# RECORDS TO USE
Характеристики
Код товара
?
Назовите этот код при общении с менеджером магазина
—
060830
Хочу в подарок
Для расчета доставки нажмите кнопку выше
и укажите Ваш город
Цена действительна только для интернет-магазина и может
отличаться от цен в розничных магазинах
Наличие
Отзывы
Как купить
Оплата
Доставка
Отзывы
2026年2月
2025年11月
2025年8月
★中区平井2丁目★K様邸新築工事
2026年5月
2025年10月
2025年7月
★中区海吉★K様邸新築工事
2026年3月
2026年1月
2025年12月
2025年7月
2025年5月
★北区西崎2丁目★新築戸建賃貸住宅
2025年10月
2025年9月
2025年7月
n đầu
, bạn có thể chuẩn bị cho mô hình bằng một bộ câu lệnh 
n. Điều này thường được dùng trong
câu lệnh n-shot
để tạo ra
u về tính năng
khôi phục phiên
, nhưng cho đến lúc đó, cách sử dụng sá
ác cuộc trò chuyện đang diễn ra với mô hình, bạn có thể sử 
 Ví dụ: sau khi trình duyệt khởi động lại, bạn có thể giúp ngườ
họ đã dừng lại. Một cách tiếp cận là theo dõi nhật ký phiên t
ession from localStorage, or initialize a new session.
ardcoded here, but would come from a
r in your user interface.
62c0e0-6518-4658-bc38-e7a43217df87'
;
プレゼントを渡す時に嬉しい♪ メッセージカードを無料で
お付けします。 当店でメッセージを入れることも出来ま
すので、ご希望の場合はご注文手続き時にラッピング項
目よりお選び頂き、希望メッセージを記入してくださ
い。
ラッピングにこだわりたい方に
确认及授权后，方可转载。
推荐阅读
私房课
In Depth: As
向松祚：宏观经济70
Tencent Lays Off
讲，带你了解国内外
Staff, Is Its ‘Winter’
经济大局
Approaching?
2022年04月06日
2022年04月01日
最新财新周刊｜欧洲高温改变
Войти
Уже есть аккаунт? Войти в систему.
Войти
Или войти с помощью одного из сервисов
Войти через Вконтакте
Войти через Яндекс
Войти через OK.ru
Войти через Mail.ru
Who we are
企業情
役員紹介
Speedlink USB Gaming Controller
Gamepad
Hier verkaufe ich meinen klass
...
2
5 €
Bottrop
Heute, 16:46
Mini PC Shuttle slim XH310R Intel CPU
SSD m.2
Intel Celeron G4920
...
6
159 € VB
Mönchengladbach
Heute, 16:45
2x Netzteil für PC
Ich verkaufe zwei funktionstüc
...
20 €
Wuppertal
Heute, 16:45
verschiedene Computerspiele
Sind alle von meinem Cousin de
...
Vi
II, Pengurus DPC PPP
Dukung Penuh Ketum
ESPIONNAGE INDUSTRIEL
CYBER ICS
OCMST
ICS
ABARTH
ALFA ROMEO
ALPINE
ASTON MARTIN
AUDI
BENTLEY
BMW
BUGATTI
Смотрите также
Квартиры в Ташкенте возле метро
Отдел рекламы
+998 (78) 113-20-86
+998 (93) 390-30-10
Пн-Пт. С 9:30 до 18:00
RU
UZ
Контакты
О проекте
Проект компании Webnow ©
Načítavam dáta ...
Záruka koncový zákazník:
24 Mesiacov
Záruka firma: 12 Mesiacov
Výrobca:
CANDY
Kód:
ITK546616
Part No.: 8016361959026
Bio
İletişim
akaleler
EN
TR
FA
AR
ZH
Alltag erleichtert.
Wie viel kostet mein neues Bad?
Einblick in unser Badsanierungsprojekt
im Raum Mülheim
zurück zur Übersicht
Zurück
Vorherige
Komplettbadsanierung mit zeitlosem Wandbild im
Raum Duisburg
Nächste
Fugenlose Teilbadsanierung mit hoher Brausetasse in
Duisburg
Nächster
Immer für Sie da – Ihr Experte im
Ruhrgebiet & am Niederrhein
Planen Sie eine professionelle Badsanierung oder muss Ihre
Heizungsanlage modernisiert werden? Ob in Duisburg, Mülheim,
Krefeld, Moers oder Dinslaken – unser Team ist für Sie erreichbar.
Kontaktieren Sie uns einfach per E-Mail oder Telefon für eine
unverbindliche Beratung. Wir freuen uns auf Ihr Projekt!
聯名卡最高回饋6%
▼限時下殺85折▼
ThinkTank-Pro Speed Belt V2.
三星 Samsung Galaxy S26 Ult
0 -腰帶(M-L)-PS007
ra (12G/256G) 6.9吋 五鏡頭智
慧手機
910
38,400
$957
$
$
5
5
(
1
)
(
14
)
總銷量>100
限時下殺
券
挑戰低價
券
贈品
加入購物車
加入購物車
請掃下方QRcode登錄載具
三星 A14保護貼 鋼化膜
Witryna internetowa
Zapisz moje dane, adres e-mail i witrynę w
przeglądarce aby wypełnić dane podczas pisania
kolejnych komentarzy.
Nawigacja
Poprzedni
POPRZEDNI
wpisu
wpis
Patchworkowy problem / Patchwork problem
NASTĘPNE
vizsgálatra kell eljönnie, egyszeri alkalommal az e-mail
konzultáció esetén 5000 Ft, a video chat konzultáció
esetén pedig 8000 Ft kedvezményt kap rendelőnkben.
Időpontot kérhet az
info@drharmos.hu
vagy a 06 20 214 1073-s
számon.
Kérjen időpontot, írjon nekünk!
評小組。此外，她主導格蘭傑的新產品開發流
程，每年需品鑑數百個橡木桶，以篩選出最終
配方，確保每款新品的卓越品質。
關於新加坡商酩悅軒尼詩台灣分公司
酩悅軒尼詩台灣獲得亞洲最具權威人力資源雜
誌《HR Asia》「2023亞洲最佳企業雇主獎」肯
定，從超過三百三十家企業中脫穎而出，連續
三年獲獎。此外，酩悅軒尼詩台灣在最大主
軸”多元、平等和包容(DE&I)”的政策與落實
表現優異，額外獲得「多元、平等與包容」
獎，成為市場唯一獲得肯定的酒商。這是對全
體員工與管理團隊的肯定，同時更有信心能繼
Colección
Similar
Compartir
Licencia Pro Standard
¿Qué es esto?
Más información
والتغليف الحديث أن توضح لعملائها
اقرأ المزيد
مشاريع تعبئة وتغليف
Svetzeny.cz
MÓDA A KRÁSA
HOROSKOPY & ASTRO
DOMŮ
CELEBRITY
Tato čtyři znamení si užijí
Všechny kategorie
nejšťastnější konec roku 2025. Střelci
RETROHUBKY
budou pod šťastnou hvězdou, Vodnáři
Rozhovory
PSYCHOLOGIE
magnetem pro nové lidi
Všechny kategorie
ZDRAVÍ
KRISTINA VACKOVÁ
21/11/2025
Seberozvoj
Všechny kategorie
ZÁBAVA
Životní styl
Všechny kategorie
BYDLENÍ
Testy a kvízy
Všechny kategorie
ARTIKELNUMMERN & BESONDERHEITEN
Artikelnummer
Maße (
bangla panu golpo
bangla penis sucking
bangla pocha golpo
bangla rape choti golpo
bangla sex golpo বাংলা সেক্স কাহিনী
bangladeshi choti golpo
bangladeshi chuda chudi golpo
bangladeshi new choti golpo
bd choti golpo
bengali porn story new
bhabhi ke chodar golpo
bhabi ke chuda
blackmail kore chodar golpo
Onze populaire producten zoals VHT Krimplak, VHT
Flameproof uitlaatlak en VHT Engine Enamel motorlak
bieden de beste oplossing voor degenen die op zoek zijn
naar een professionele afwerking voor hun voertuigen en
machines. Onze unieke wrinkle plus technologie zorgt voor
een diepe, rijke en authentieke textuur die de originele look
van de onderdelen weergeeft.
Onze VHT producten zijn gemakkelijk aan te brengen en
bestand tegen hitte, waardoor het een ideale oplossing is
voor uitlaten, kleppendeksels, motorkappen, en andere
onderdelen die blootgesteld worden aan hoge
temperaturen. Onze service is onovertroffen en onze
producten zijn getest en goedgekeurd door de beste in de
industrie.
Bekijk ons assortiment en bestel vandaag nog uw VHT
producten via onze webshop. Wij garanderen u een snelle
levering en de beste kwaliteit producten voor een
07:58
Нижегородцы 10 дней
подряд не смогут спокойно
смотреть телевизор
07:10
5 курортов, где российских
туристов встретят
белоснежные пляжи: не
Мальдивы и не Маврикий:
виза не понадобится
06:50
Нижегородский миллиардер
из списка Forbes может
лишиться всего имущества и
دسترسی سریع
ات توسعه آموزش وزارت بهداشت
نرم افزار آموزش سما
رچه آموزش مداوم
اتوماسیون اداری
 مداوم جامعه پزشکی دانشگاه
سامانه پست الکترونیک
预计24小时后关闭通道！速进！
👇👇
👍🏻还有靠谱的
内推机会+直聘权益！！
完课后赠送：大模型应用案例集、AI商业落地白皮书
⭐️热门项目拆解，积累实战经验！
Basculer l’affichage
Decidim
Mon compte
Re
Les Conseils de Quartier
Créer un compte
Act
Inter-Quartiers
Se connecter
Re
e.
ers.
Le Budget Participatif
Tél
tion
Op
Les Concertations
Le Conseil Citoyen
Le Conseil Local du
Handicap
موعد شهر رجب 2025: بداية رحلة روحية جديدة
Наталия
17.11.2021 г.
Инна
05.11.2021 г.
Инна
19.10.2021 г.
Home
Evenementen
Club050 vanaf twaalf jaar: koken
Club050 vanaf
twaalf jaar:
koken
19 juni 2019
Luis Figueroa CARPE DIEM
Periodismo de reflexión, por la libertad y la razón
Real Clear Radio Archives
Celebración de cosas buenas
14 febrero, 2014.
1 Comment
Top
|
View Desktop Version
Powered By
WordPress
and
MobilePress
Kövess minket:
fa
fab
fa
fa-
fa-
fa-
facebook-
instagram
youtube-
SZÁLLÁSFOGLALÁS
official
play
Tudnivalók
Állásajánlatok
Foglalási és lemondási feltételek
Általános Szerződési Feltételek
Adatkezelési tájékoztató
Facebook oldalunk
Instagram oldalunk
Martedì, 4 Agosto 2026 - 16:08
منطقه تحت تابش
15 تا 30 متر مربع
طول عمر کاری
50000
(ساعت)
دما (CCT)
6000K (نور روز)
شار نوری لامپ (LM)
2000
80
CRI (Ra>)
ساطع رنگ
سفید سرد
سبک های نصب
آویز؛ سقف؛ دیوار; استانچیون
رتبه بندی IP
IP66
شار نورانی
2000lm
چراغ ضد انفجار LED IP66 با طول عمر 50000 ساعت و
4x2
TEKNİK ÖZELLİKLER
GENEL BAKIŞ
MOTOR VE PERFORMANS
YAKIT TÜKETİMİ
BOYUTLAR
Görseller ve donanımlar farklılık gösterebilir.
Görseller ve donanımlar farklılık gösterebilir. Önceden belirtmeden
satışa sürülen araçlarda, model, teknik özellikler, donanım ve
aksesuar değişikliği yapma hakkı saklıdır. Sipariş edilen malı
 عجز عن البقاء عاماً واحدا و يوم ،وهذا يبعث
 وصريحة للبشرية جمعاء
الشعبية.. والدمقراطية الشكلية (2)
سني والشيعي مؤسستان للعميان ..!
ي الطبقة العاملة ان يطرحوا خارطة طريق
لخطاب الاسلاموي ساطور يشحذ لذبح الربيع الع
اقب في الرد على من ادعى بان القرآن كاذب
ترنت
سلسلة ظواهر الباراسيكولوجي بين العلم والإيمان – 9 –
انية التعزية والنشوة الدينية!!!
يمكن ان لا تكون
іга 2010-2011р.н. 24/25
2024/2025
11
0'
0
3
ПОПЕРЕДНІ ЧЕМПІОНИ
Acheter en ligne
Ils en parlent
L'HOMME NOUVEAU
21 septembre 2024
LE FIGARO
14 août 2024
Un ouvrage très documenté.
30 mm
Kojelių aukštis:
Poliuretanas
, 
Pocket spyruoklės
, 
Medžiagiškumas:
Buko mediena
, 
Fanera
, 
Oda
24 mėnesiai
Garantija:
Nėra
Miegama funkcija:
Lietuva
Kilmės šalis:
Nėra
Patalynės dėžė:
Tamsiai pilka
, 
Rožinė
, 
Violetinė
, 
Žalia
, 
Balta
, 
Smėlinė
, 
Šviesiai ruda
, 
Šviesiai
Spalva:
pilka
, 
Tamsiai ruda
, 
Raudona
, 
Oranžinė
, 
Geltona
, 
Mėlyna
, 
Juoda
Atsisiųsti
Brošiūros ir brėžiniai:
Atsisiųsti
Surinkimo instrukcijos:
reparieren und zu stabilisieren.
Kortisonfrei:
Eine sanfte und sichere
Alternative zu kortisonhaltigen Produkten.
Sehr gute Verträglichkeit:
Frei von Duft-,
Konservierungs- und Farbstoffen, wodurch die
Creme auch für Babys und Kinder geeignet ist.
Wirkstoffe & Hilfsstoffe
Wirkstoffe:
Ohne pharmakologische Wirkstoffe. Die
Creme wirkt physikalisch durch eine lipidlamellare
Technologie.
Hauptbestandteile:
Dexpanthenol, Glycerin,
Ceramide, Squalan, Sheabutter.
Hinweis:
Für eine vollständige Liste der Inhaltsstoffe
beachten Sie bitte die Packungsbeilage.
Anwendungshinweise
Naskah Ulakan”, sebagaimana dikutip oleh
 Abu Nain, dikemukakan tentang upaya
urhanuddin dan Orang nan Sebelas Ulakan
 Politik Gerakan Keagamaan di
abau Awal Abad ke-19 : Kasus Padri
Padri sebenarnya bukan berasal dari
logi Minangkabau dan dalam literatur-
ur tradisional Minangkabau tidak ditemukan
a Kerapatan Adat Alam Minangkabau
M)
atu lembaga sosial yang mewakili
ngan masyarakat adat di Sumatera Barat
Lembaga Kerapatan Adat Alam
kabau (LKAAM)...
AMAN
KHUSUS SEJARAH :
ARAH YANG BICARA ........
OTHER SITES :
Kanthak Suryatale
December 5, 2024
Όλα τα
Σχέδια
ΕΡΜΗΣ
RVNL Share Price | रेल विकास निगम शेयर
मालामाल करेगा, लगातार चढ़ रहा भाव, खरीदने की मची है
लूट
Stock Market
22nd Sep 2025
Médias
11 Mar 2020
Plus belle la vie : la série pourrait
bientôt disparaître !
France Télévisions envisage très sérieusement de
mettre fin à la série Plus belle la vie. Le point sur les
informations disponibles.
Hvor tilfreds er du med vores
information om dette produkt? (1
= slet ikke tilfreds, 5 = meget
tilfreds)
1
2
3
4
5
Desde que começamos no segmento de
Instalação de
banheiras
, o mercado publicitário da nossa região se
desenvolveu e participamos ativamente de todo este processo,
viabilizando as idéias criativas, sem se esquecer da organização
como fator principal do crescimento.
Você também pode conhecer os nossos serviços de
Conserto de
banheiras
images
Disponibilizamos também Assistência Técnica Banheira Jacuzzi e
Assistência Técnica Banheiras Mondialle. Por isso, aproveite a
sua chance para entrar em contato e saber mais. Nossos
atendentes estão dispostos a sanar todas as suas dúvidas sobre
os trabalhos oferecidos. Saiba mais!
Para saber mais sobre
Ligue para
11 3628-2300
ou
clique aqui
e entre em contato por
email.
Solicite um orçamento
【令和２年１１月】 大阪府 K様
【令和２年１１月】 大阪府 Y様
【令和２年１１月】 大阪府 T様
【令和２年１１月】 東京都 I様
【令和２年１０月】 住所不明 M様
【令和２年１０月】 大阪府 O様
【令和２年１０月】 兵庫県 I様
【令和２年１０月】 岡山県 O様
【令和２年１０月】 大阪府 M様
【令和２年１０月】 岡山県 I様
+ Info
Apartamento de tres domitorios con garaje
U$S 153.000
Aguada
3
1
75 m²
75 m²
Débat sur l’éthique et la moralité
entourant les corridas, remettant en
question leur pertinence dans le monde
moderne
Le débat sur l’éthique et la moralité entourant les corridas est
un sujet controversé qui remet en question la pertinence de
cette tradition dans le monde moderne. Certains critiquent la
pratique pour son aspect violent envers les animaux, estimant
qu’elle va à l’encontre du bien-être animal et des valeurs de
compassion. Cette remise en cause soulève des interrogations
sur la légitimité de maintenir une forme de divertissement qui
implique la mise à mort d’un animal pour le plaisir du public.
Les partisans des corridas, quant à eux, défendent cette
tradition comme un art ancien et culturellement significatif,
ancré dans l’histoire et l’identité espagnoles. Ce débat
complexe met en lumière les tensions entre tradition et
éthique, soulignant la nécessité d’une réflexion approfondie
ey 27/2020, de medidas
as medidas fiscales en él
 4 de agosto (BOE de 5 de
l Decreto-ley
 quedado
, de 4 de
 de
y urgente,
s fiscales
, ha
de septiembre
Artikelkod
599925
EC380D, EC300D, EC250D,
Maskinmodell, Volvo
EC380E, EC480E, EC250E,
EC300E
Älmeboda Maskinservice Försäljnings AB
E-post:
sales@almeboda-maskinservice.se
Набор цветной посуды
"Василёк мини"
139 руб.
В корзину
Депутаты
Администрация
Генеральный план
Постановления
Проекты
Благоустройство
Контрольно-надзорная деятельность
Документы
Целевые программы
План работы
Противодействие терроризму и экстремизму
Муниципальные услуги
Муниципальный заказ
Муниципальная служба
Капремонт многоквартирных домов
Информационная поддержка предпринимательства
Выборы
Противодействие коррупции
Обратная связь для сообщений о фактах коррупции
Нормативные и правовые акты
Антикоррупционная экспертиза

# REQUIRED ACTION
From the records above, copy only the lines starting with the line that holds "Tencent Lays Off" and going on through the line that holds "verschiedene Computerspiele", exactly as written.

# SOLVED PROBLEM
Tencent Lays Off
讲，带你了解国内外
Staff, Is Its ‘Winter’
经济大局
Approaching?
2022年04月06日
2022年04月01日
最新财新周刊｜欧洲高温改变
Войти
Уже есть аккаунт? Войти в систему.
Войти
Или войти с помощью одного из сервисов
Войти через Вконтакте
Войти через Яндекс
Войти через OK.ru
Войти через Mail.ru
Who we are
企業情
役員紹介
Speedlink USB Gaming Controller
Gamepad
Hier verkaufe ich meinen klass
...
2
5 €
Bottrop
Heute, 16:46
Mini PC Shuttle slim XH310R Intel CPU
SSD m.2
Intel Celeron G4920
...
6
159 € VB
Mönchengladbach
Heute, 16:45
2x Netzteil für PC
Ich verkaufe zwei funktionstüc
...
20 €
Wuppertal
Heute, 16:45
verschiedene Computerspiele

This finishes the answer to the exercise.